By Guy Faulconbridge and Filipp Lebedev
MOSCOW (Reuters) -The Kremlin on Monday said that talks in Davos on Kyiv’s peace proposals would achieve nothing as Russia was not participating in the discussions, and Moscow will continue its military operation in Ukraine until it achieves all its goals.
President Vladimir Putin sent thousands of troops into Ukraine in February 2022, triggering the biggest confrontation between the West and Russia since the 1962 Cuban Missile Crisis.
U.S. Secretary of State Antony Blinken, French President Emmanuel Macron and key Middle East leaders are slated to attend this week’s World Economic Forum, putting talks to end wars in Gaza and Ukraine at the top of the agenda for the global elite.
“This is simply talking for the sake of talking,” Kremlin spokesman Dmitry Peskov said when asked about the discussions on Ukraine in Davos.
“This process cannot be aimed at achieving any specific results for the obvious reason – we are not participating. Without our participation, any discussions are devoid of any prospect of any results.”
Ukraine says it will not rest until every Russian soldier leaves its territory and Ukrainian President Volodymyr Zelenskiy has decreed that any talks with Russia are illegal.
Russia, which controls just under a fifth of Ukrainian territory, has dismissed Zelenskiy’s peace plan, known as his “peace formula”, as absurd as it aims to find peace without Russian participation.
Zelenskiy’s 10-point plan calls for the withdrawal of Russian troops, cessation of hostilities, and the restoration of Ukraine’s state borders with Russia.
Putin casts the war in Ukraine as part of a much broader global struggle with the West – which he says aims to split Russia apart and steal its resources.

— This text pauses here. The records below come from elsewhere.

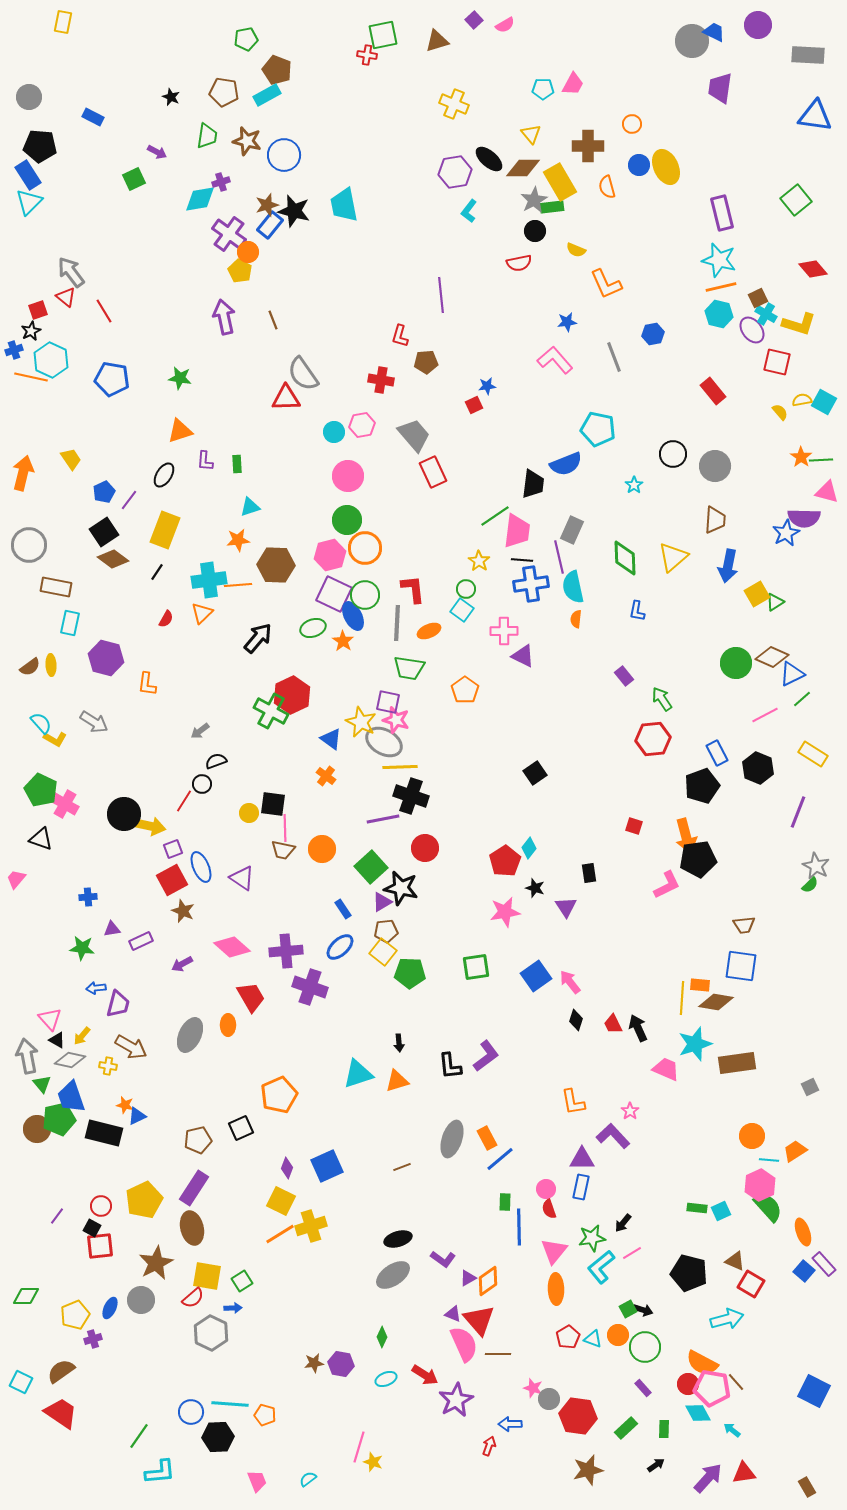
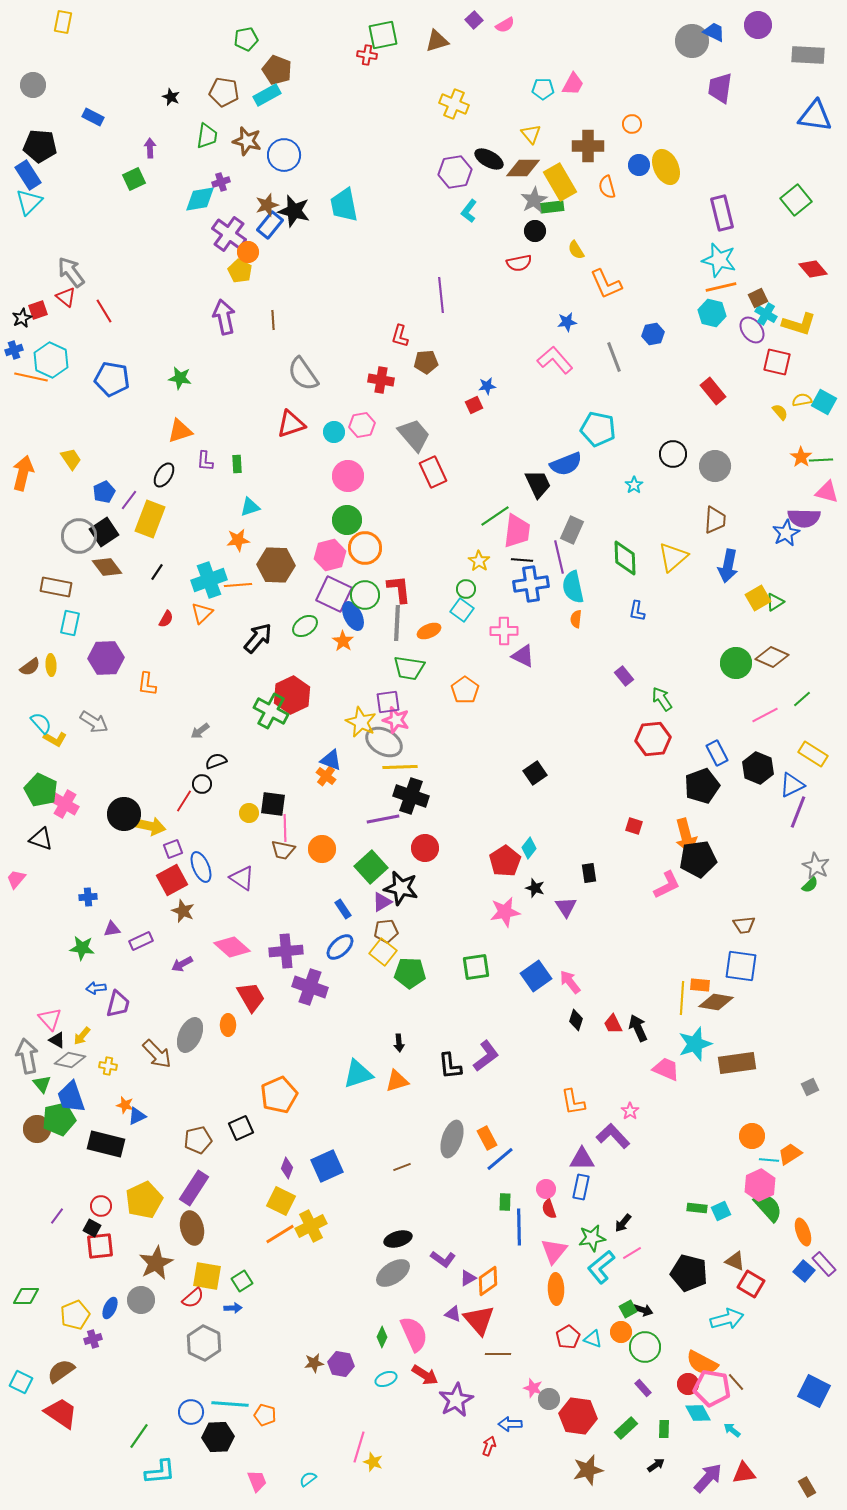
gray circle at (29, 97): moved 4 px right, 12 px up
purple arrow at (157, 152): moved 7 px left, 4 px up; rotated 120 degrees counterclockwise
black ellipse at (489, 159): rotated 12 degrees counterclockwise
yellow semicircle at (576, 250): rotated 36 degrees clockwise
cyan hexagon at (719, 314): moved 7 px left, 1 px up
brown line at (273, 320): rotated 18 degrees clockwise
black star at (31, 331): moved 9 px left, 13 px up
red triangle at (286, 398): moved 5 px right, 26 px down; rotated 16 degrees counterclockwise
black trapezoid at (533, 484): moved 5 px right; rotated 32 degrees counterclockwise
yellow rectangle at (165, 530): moved 15 px left, 11 px up
gray circle at (29, 545): moved 50 px right, 9 px up
brown diamond at (113, 559): moved 6 px left, 8 px down; rotated 16 degrees clockwise
cyan cross at (209, 580): rotated 12 degrees counterclockwise
red L-shape at (413, 589): moved 14 px left
yellow square at (757, 594): moved 1 px right, 4 px down
green ellipse at (313, 628): moved 8 px left, 2 px up; rotated 15 degrees counterclockwise
purple hexagon at (106, 658): rotated 16 degrees counterclockwise
blue triangle at (792, 674): moved 111 px down
purple square at (388, 702): rotated 20 degrees counterclockwise
blue triangle at (331, 739): moved 21 px down; rotated 15 degrees counterclockwise
brown arrow at (131, 1047): moved 26 px right, 7 px down; rotated 16 degrees clockwise
black rectangle at (104, 1133): moved 2 px right, 11 px down
orange trapezoid at (795, 1151): moved 5 px left, 3 px down
yellow cross at (311, 1226): rotated 8 degrees counterclockwise
gray ellipse at (393, 1275): moved 2 px up
gray hexagon at (211, 1333): moved 7 px left, 10 px down
orange circle at (618, 1335): moved 3 px right, 3 px up
pink semicircle at (464, 1344): moved 50 px left, 10 px up
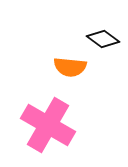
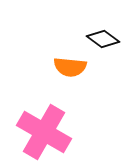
pink cross: moved 4 px left, 7 px down
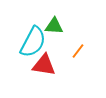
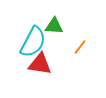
orange line: moved 2 px right, 4 px up
red triangle: moved 4 px left, 1 px up
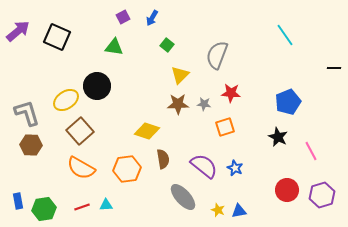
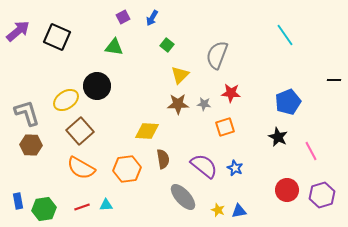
black line: moved 12 px down
yellow diamond: rotated 15 degrees counterclockwise
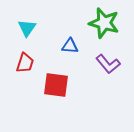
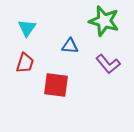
green star: moved 2 px up
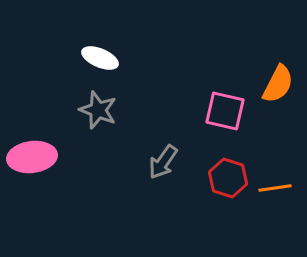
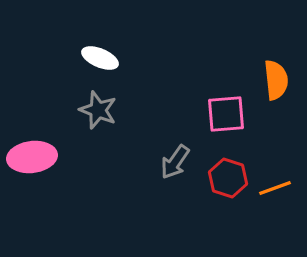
orange semicircle: moved 2 px left, 4 px up; rotated 33 degrees counterclockwise
pink square: moved 1 px right, 3 px down; rotated 18 degrees counterclockwise
gray arrow: moved 12 px right
orange line: rotated 12 degrees counterclockwise
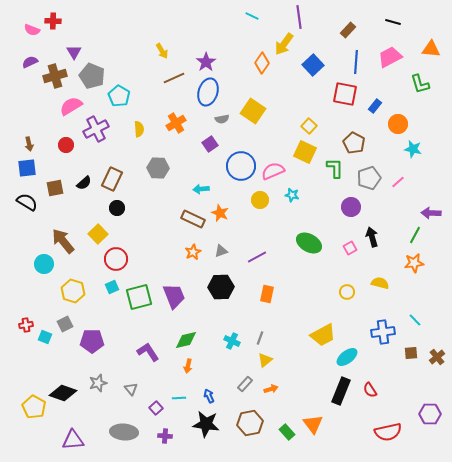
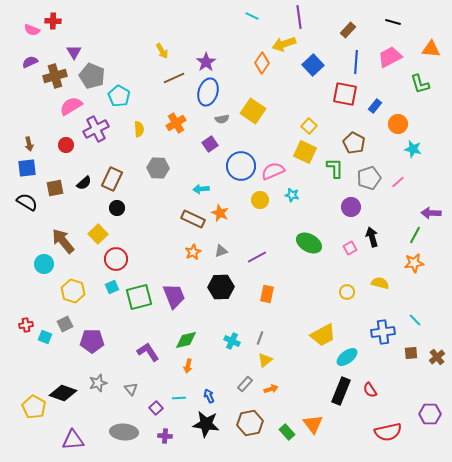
yellow arrow at (284, 44): rotated 35 degrees clockwise
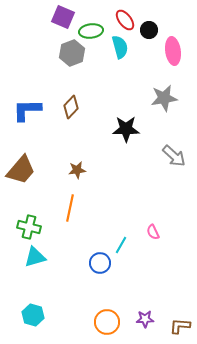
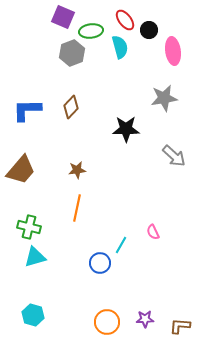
orange line: moved 7 px right
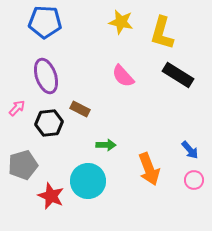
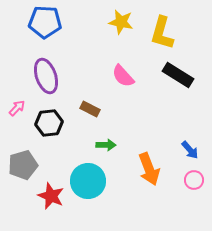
brown rectangle: moved 10 px right
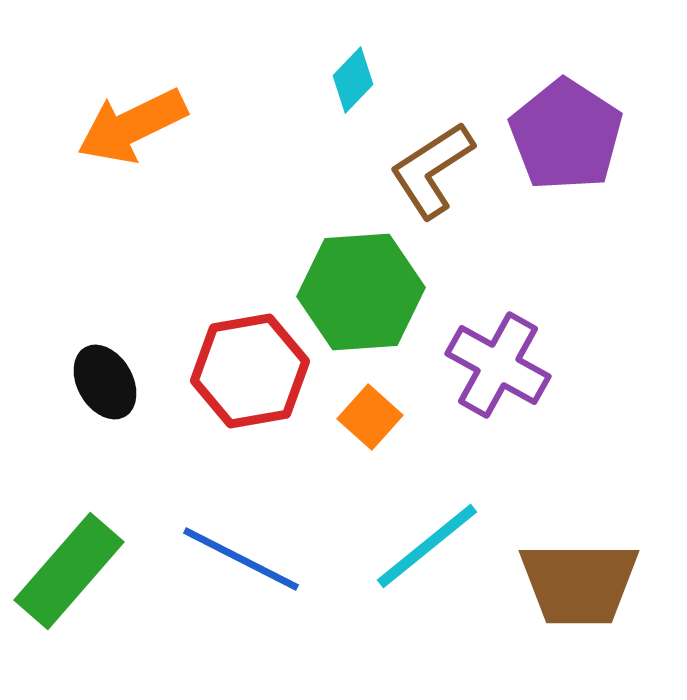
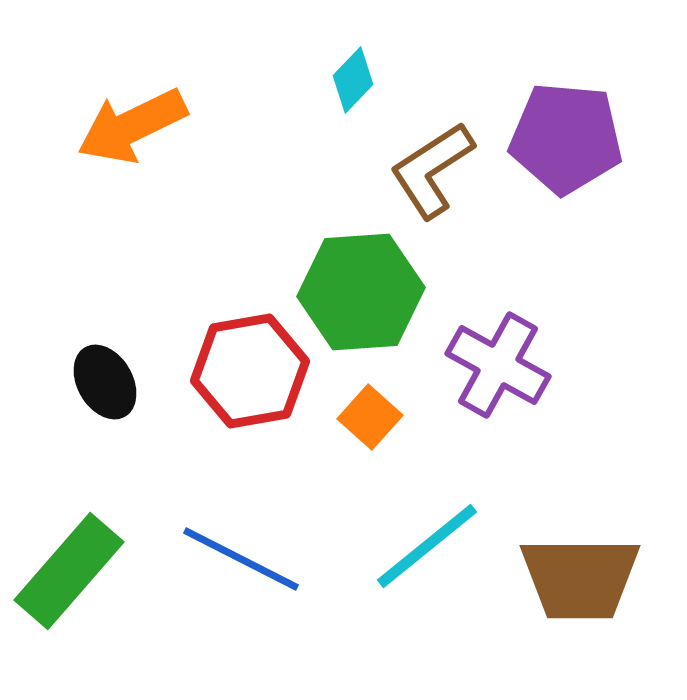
purple pentagon: moved 3 px down; rotated 28 degrees counterclockwise
brown trapezoid: moved 1 px right, 5 px up
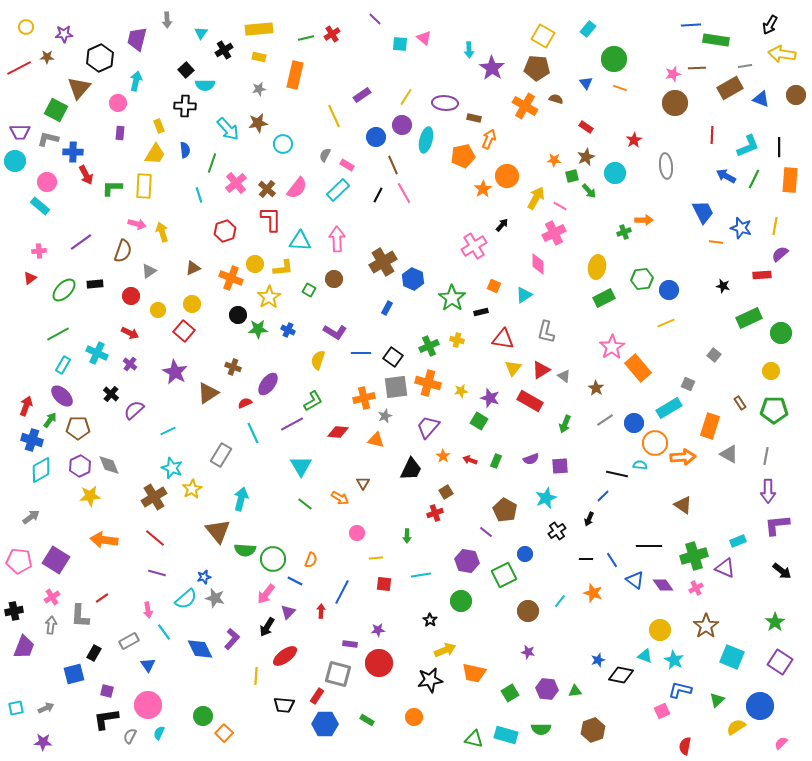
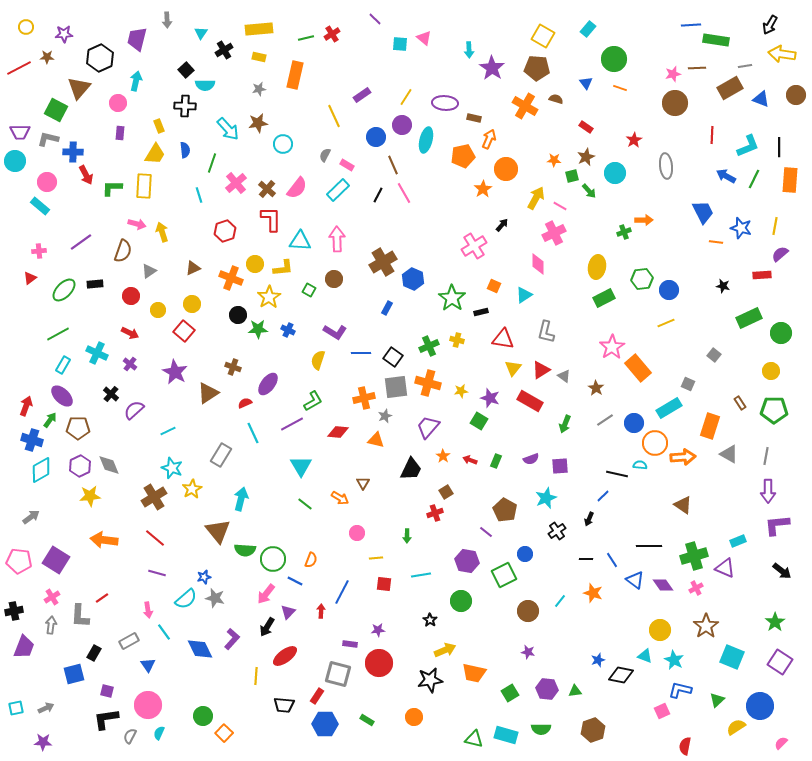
orange circle at (507, 176): moved 1 px left, 7 px up
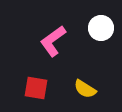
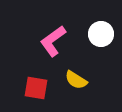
white circle: moved 6 px down
yellow semicircle: moved 9 px left, 9 px up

The West denies it wants to destroy Russia.
Ukraine’s presidential chief of staff Andriy Yermak said on Sunday it was important that Russian ally China was at the table when Kyiv convenes further meetings on its peace formula.
When asked about Russia’s position on possible talks with Ukraine, Peskov said Ukraine’s own position on outlawing talks with Moscow was “absurd.”
“For us, it is preferable to achieve our security objectives through peaceful and diplomatic means,” Peskov said.
“But in the face of the impossibility of this – the unwillingness of the collective West and Ukraine to take into account our security considerations, we continue the special military operation”, Peskov said. “We will achieve our goals.”
Putin calls the fighting a “special military operation” though he and other top officials also have repeatedly used the word “war” to describe the conflict in Ukraine.